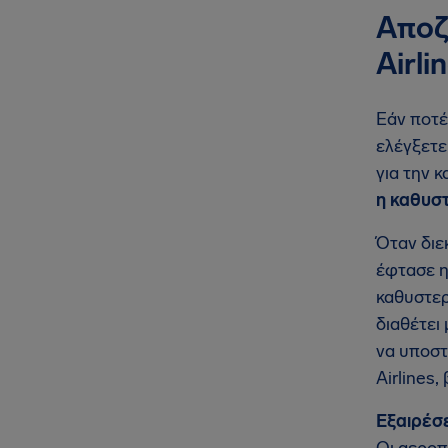
Αποζ
Airli
Εάν ποτέ
ελέγξετε
για την 
η καθυσ
Όταν διε
έφτασε η
καθυστερ
διαθέτει
να υποστ
Airlines
Εξαιρέσε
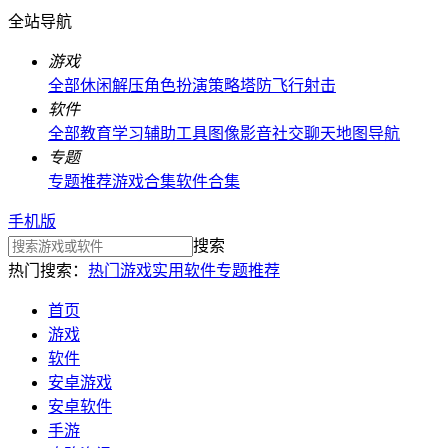
全站导航
游戏
全部
休闲解压
角色扮演
策略塔防
飞行射击
软件
全部
教育学习
辅助工具
图像影音
社交聊天
地图导航
专题
专题推荐
游戏合集
软件合集
手机版
搜索
热门搜索：
热门游戏
实用软件
专题推荐
首页
游戏
软件
安卓游戏
安卓软件
手游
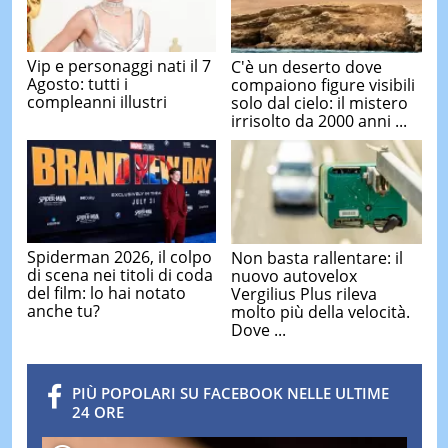
Vip e personaggi nati il 7
C'è un deserto dove
Agosto: tutti i
compaiono figure visibili
compleanni illustri
solo dal cielo: il mistero
irrisolto da 2000 anni ...
Spiderman 2026, il colpo
Non basta rallentare: il
di scena nei titoli di coda
nuovo autovelox
del film: lo hai notato
Vergilius Plus rileva
anche tu?
molto più della velocità.
Dove ...
PIÙ POPOLARI SU FACEBOOK NELLE ULTIME
24 ORE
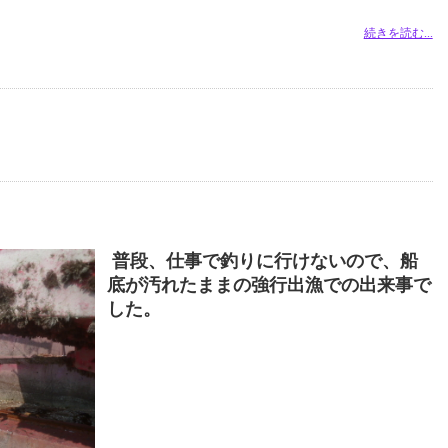
続きを読む...
普段、仕事で釣りに行けないので、船
底が汚れたままの強行出漁での出来事で
した。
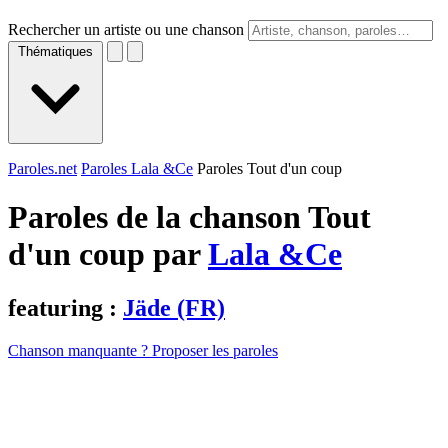
Rechercher un artiste ou une chanson
Thématiques
Paroles.net
Paroles Lala &Ce
Paroles Tout d'un coup
Paroles de la chanson Tout
d'un coup par
Lala &Ce
featuring :
Jäde (FR)
Chanson manquante ? Proposer les paroles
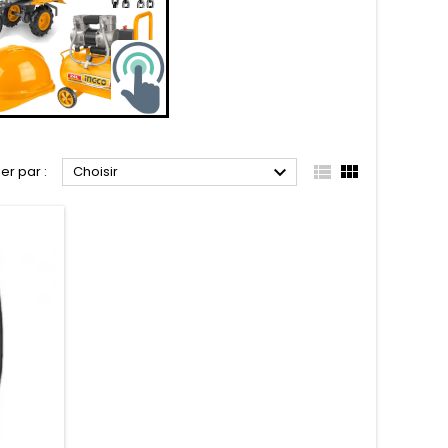



ier par :
Choisir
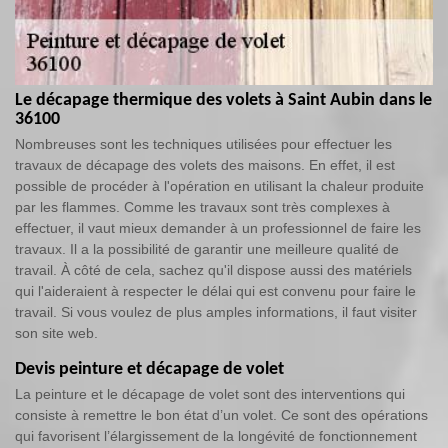
Le décapage thermique des volets à Saint Aubin dans le
36100
Nombreuses sont les techniques utilisées pour effectuer les
travaux de décapage des volets des maisons. En effet, il est
possible de procéder à l'opération en utilisant la chaleur produite
par les flammes. Comme les travaux sont très complexes à
effectuer, il vaut mieux demander à un professionnel de faire les
travaux. Il a la possibilité de garantir une meilleure qualité de
travail. À côté de cela, sachez qu'il dispose aussi des matériels
qui l'aideraient à respecter le délai qui est convenu pour faire le
travail. Si vous voulez de plus amples informations, il faut visiter
son site web.
Devis peinture et décapage de volet
La peinture et le décapage de volet sont des interventions qui
consiste à remettre le bon état d’un volet. Ce sont des opérations
qui favorisent l’élargissement de la longévité de fonctionnement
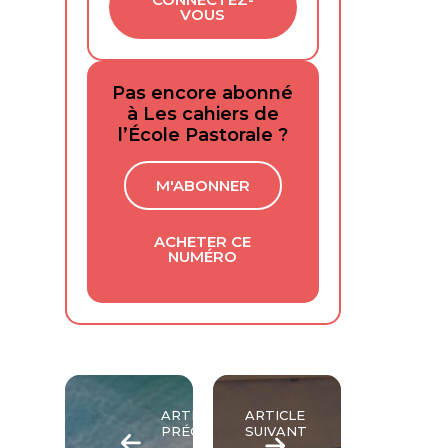
VOUS
Pas encore abonné
à Les cahiers de
l’École Pastorale ?
M'ABONNER
ACHETER CE
NUMÉRO
ARTICLE
ARTICLE
PRÉCÉDENT
SUIVANT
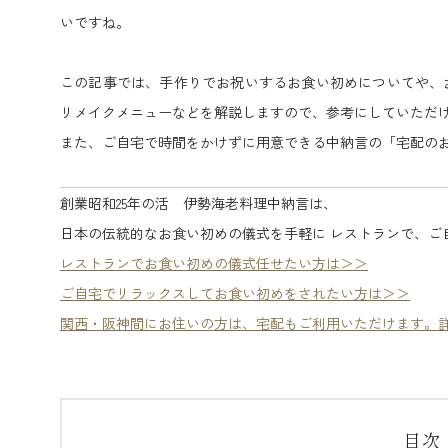
いですね。
この記事では、手作りでお祝いするお食い初めについてや、
リメイクメニューなどを解説しますので、参考にしていただ
また、ご自宅で時間をかけずに用意できる中納言の「宅配の
創業昭和25年の活 伊勢海老料理中納言は、
日本の伝統的なお食い初めの儀式を手軽に レストランで、ご
レストランでお食い初めの儀式任せたい方は＞＞
ご自宅でリラックスしてお食い初めをされたい方は＞＞
関西・阪神間にお住いの方は、宅配もご利用いただけます。
目次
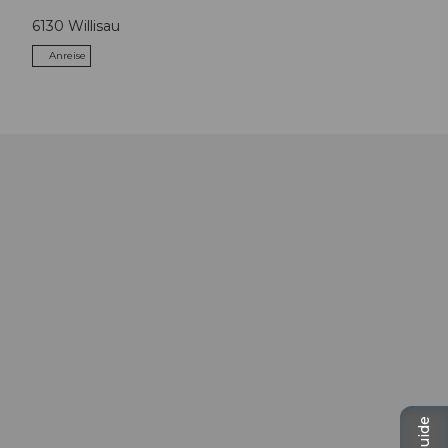
6130
Willisau
Anreise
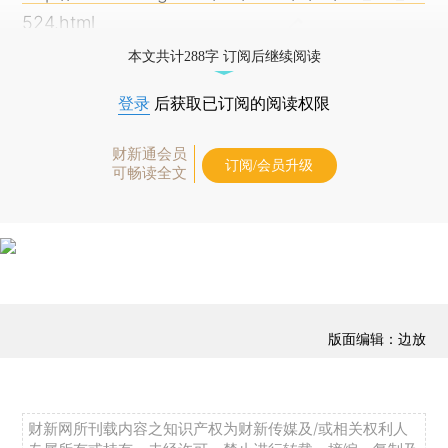
524.html
本文共计288字 订阅后继续阅读
登录
后获取已订阅的阅读权限
财新通会员
订阅/会员升级
可畅读全文
版面编辑：边放
财新网所刊载内容之知识产权为财新传媒及/或相关权利人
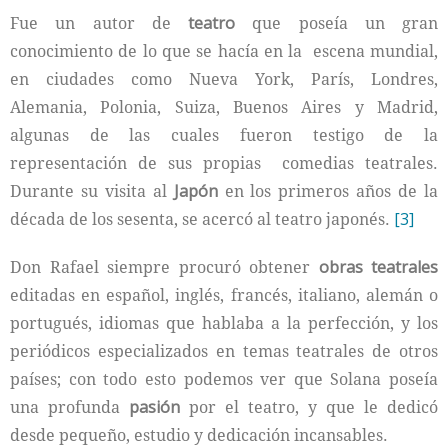
Fue un autor de
teatro
que poseía un gran
conocimiento de lo que se hacía en la escena mundial,
en ciudades como Nueva York, París, Londres,
Alemania, Polonia, Suiza, Buenos Aires y Madrid,
algunas de las cuales fueron testigo de la
representación de sus propias comedias teatrales.
Durante su visita al
Japón
en los primeros años de la
década de los sesenta, se acercó al teatro japonés.
[3]
Don Rafael siempre procuró obtener
obras teatrales
editadas en español, inglés, francés, italiano, alemán o
portugués, idiomas que hablaba a la perfección, y los
periódicos especializados en temas teatrales de otros
países; con todo esto podemos ver que Solana poseía
una profunda
pasión
por el teatro, y que le dedicó
desde pequeño, estudio y dedicación incansables.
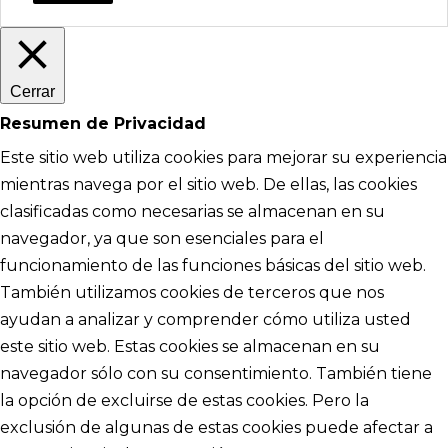
Cerrar
Resumen de Privacidad
Este sitio web utiliza cookies para mejorar su experiencia
mientras navega por el sitio web. De ellas, las cookies
clasificadas como necesarias se almacenan en su
navegador, ya que son esenciales para el
funcionamiento de las funciones básicas del sitio web.
También utilizamos cookies de terceros que nos
ayudan a analizar y comprender cómo utiliza usted
este sitio web. Estas cookies se almacenan en su
navegador sólo con su consentimiento. También tiene
la opción de excluirse de estas cookies. Pero la
exclusión de algunas de estas cookies puede afectar a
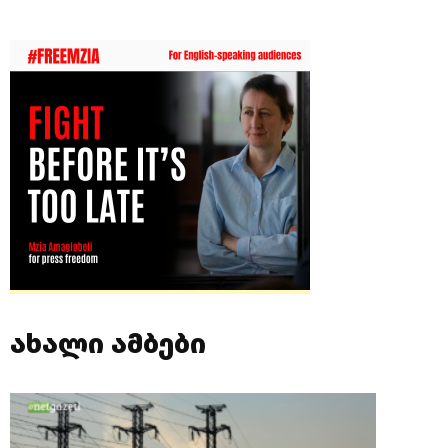
ახალი ამბები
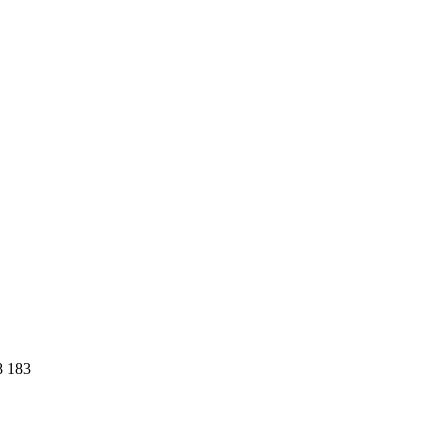
8 183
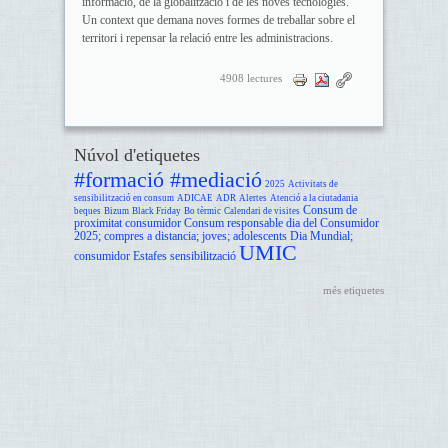
informació, de la globalització i de les noves tecnologies.
Un context que demana noves formes de treballar sobre el
territori i repensar la relació entre les administracions.
4908 lectures
Núvol d'etiquetes
#formació #mediació
2025
Activitats de
sensibilització en consum
ADICAE
ADR
Alertes
Atenció a la ciutadania
Consum de
beques
Bizum
Black Friday
Bo tèrmic
Calendari de visites
proximitat
consumidor
Consum responsable
dia del Consumidor
2025; compres a distancia; joves; adolescents
Dia Mundial;
UMIC
consumidor
Estafes
sensibilització
més etiquetes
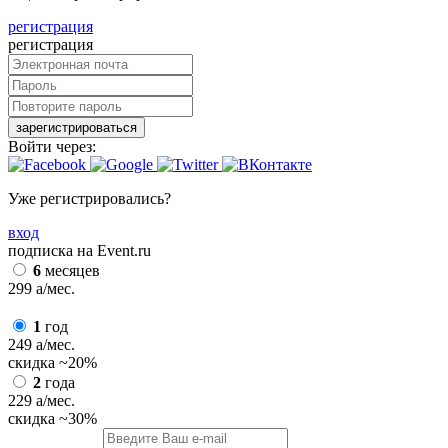
регистрация
регистрация
зарегистрироваться
Войти через:
Уже регистрировались?
вход
подписка на Event.ru
6
месяцев
299
a
/мес.
1
год
249
a
/мес.
скидка
~20%
2
года
229
a
/мес.
скидка
~30%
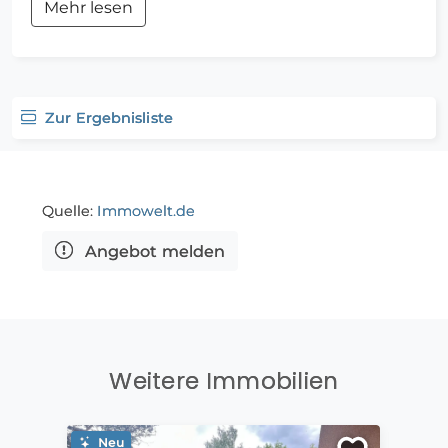
zum Bus: 0.09, Distanz zur nächsten Gaststätte: 0.14,
Mehr lesen
Distanz vom Zentrum: 4.80, Distanz zur
Hauptschule: 2.76
Zur Ergebnisliste
Quelle:
Immowelt.de
Angebot melden
Weitere Immobilien
Neu
Ne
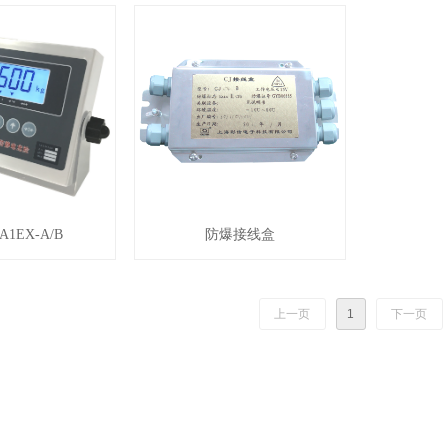
A1EX-A/B
防爆接线盒
上一页
1
下一页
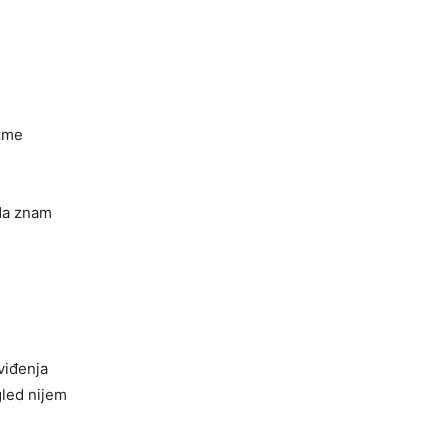
zme
 da znam
viđenja
gled nijem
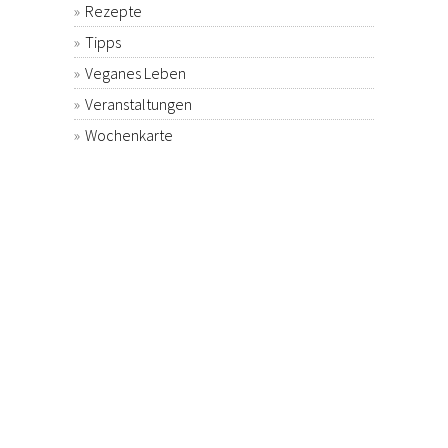
Rezepte
Tipps
Veganes Leben
Veranstaltungen
Wochenkarte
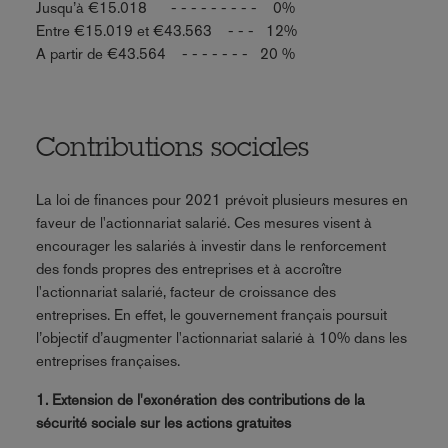
Jusqu’à €15.018 - - - - - - - - - 0%
Entre €15.019 et €43.563 - - - 12%
A partir de €43.564 - - - - - - - 20 %
Contributions sociales
La loi de finances pour 2021 prévoit plusieurs mesures en
faveur de l'actionnariat salarié. Ces mesures visent à
encourager les salariés à investir dans le renforcement
des fonds propres des entreprises et à accroître
l'actionnariat salarié, facteur de croissance des
entreprises. En effet, le gouvernement français poursuit
l’objectif d’augmenter l'actionnariat salarié à 10% dans les
entreprises françaises.
1. Extension de l'exonération des contributions de la
sécurité sociale sur les actions gratuites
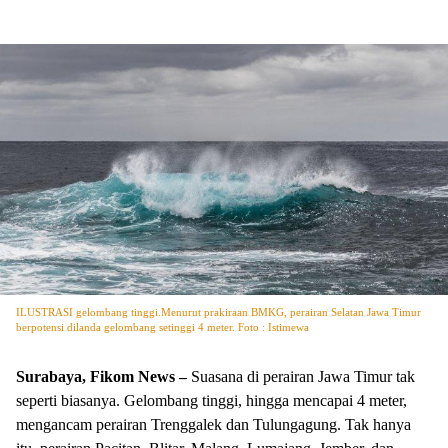
ILUSTRASI gelombang tinggi.Menurut prakiraan BMKG, perairan Selatan Jawa Timur
berpotensi dilanda gelombang setinggi 4 meter. Foto : Istimewa
Surabaya, Fikom News –
Suasana di perairan Jawa Timur tak
seperti biasanya. Gelombang tinggi, hingga mencapai 4 meter,
mengancam perairan Trenggalek dan Tulungagung. Tak hanya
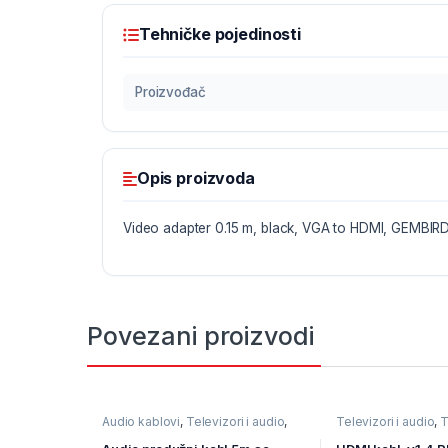
Tehničke pojedinosti
Proizvođač
Opis proizvoda
Video adapter 0.15 m, black, VGA to HDMI, GEMBI
Povezani proizvodi
Audio kablovi
,
Televizori i audio
,
Televizori i audio
,
T
TV pribor i AV kablovi
kablovi
,
Video kabl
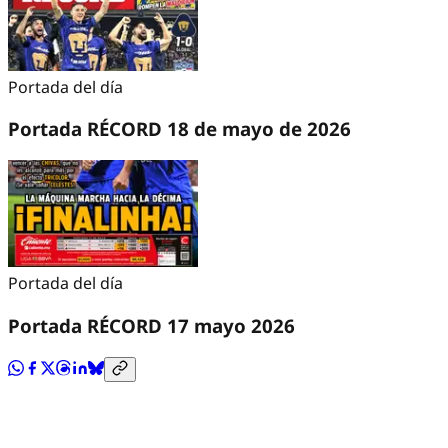
Portada del día
Portada RÉCORD 18 de mayo de 2026
Portada del día
Portada RÉCORD 17 mayo 2026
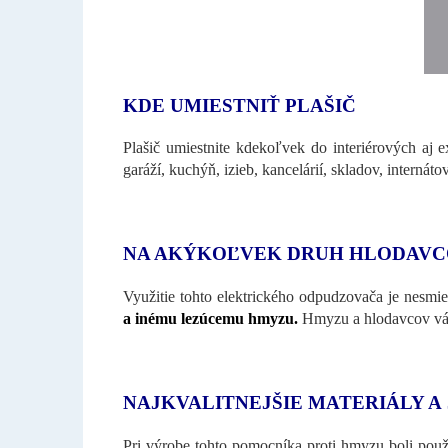
KDE UMIESTNIŤ PLAŠIČ
Plašič umiestnite kdekoľvek do interiérových aj e
garáží, kuchýň, izieb, kancelárií, skladov, interná
NA AKÝKOĽVEK DRUH HLODAV
Využitie tohto elektrického odpudzovača je nesmie
a inému lezúcemu hmyzu.
Hmyzu a hlodavcov vás 
NAJKVALITNEJŠIE MATERIÁLY A
Pri výrobe tohto pomocníka proti hmyzu boli použi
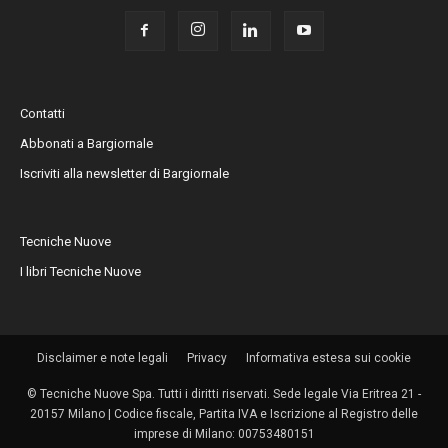
Contatti
Abbonati a Bargiornale
Iscriviti alla newsletter di Bargiornale
Tecniche Nuove
I libri Tecniche Nuove
Disclaimer e note legali
Privacy
Informativa estesa sui cookie
© Tecniche Nuove Spa. Tutti i diritti riservati. Sede legale Via Eritrea 21 -
20157 Milano | Codice fiscale, Partita IVA e Iscrizione al Registro delle
imprese di Milano: 00753480151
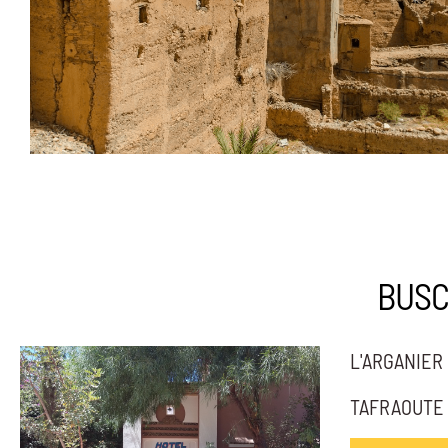
BUSC
L'ARGANIER
TAFRAOUTE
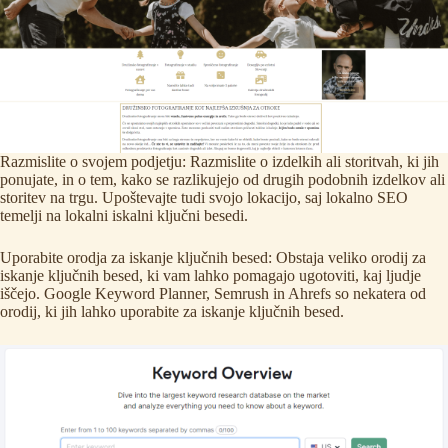
Razmislite o svojem podjetju: Razmislite o izdelkih ali storitvah, ki jih
ponujate, in o tem, kako se razlikujejo od drugih podobnih izdelkov ali
storitev na trgu. Upoštevajte tudi svojo lokacijo, saj lokalno SEO
temelji na lokalni iskalni ključni besedi.
Uporabite orodja za iskanje ključnih besed: Obstaja veliko orodij za
iskanje ključnih besed, ki vam lahko pomagajo ugotoviti, kaj ljudje
iščejo. Google Keyword Planner,
Semrush
in Ahrefs so nekatera od
orodij, ki jih lahko uporabite za iskanje ključnih besed.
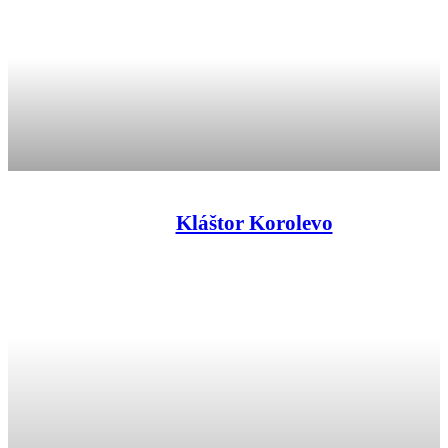
Kláštor Korolevo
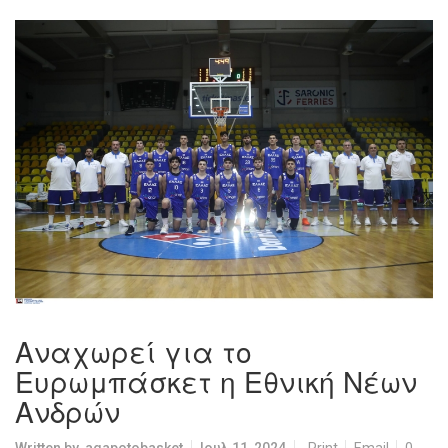
Αναχωρεί για το
Ευρωμπάσκετ η Εθνική Νέων
Ανδρών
····················
Copy word for word only the lines above from the one with "Pri výrobe tohto" through the one with "temelji na lokalni iskalni ključni besedi.". Leave pictures out.

Pri výrobe tohto pomocníka proti hmyzu boli použi
Contatti
Abbonati a Bargiornale
Iscriviti alla newsletter di Bargiornale
Tecniche Nuove
I libri Tecniche Nuove
Disclaimer e note legali
Privacy
Informativa estesa sui cookie
© Tecniche Nuove Spa. Tutti i diritti riservati. Sede legale Via Eritrea 21 -
20157 Milano | Codice fiscale, Partita IVA e Iscrizione al Registro delle
imprese di Milano: 00753480151
BUSC
L'ARGANIER
TAFRAOUTE
Razmislite o svojem podjetju: Razmislite o izdelkih ali storitvah, ki jih
ponujate, in o tem, kako se razlikujejo od drugih podobnih izdelkov ali
storitev na trgu. Upoštevajte tudi svojo lokacijo, saj lokalno SEO
temelji na lokalni iskalni ključni besedi.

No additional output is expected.